The press conference, held to announce plans to submit an open letter and a petition with more than 17,000 signatures to Burma’s President Thein Sein, highlighted the continuing exclusion of women from ongoing talks between the government and ethnic armed groups.
The petition, which calls for wider popular participation in the peace process, was signed over the past three months by internally displaced people, refugees and migrant workers in the border areas of Thailand, India, Bangladesh and China.
Since last year, 10 ethnic armed groups have reached tentative ceasefire agreements with the government, but clashes between the Burmese armed forces and the Kachin Independence Army in northern Burma continue more than a year after the two sides started fighting last June.
The WLB noted that with the exception of Zipporah Sein, the general secretary of the Karen National Union, there have been almost no women involved in any of these negotiations. So far, even Aung San Suu Kyi, the leader of Burma’s main opposition party, the National League for Democracy, has played no direct role in the peace process.

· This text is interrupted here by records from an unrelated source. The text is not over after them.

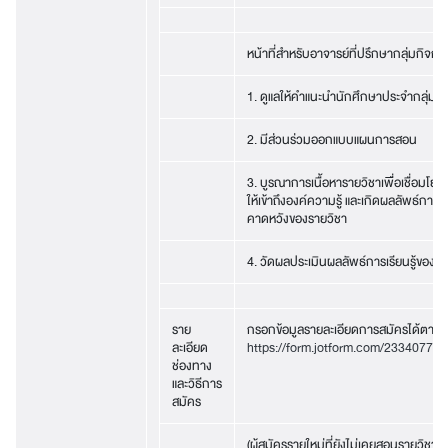
หน้าที่สำหรับอาจารย์ที่ปรึกษากลุ่มกิจก
1. ดูแลให้คำแนะนำนักศึกษาประจำกลุ่ม
2. มีส่วนร่วมออกแบบแผนการสอน
3. บูรณาการเนื้อหารายวิชาเพื่อเชื่อมโยง
ให้เข้าถึงองค์ความรู้ และเกิดผลลัพธ์การเรีย
คาดหวังของรายวิชา
4. วัดผลประเมินผลลัพธ์การเรียนรู้ของรา
ราย
กรอกข้อมูลรายละเอียดการสมัครได้ตามลิ
ละเอียด
https://form.jotform.com/23340775
ช่องทาง
และวิธีการ
สมัคร
(ผู้สมัครรายใหม่ที่ยังไม่เคยสอนรายวิชา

Without more inclusive talks, lasting peace will likely remain elusive, the group said.
“The government should move from peace talks to a political dialogue,” said Tin Tin Nyo, noting that Suu Kyi has said that a political dialogue should involve more than just two people.
Thein Sein was not the only target of the WLB’s appeal, however. The group said that its member organizations are also calling on their respective ethnic groups to broaden the peace process to include other participants.

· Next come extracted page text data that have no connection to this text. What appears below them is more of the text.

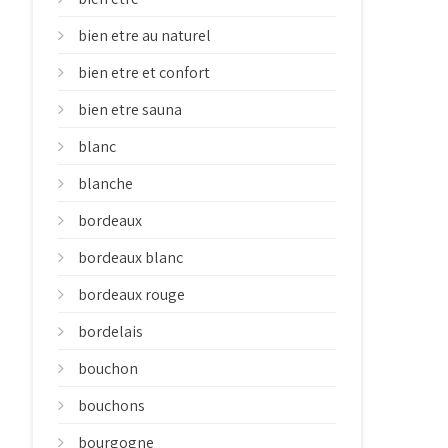
bien etre au naturel
bien etre et confort
bien etre sauna
blanc
blanche
bordeaux
bordeaux blanc
bordeaux rouge
bordelais
bouchon
bouchons
bourgogne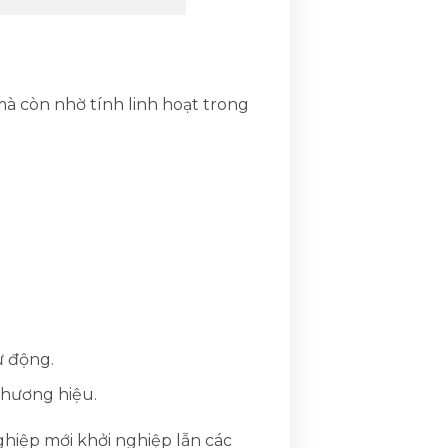
 còn nhờ tính linh hoạt trong
ự động.
thương hiệu.
iệp mới khởi nghiệp lẫn các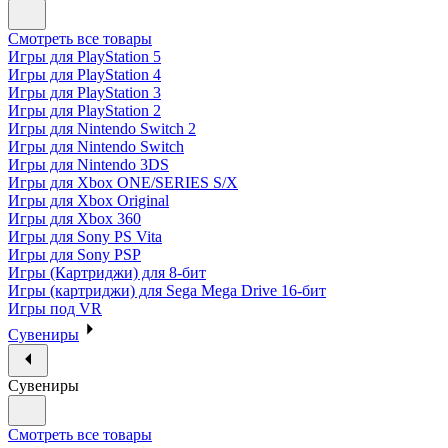
Смотреть все товары
Игры для PlayStation 5
Игры для PlayStation 4
Игры для PlayStation 3
Игры для PlayStation 2
Игры для Nintendo Switch 2
Игры для Nintendo Switch
Игры для Nintendo 3DS
Игры для Xbox ONE/SERIES S/X
Игры для Xbox Original
Игры для Xbox 360
Игры для Sony PS Vita
Игры для Sony PSP
Игры (Картриджи) для 8-бит
Игры (картриджи) для Sega Mega Drive 16-бит
Игры под VR
Сувениры
Сувениры
Смотреть все товары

The WLB said that collecting signatures from some of Burma’s most marginalized citizens was difficult but symbolically important. In refugee camps, for instance, the group was not permitted to organize its petition campaign, and many who were asked to sign were reluctant to do so because of their uncertainty about the peace process.
However, the group said it felt it was essential to bring many of those most severely affected by years of conflict into the discussion.
“We are very worried about the increased numbers of refugees in the Kachin war-torn areas as well as the recent thousands of refugees who were displaced due to communal violence in Arakan State,” said Moon Nay Li, coordinator of the Kachin Women’s Association of Thailand, one of the WLB’s member groups.
“The lack of the government action and rule of law makes the threat to refugees worse,” she added.
The open letter calls on Thein Sein’s government, the Burmese army, pro-democracy group, ethnic armed groups and political alliances in exile to collaborate towards achieving “genuine and long-lasting peace and reconciliation” in Burma.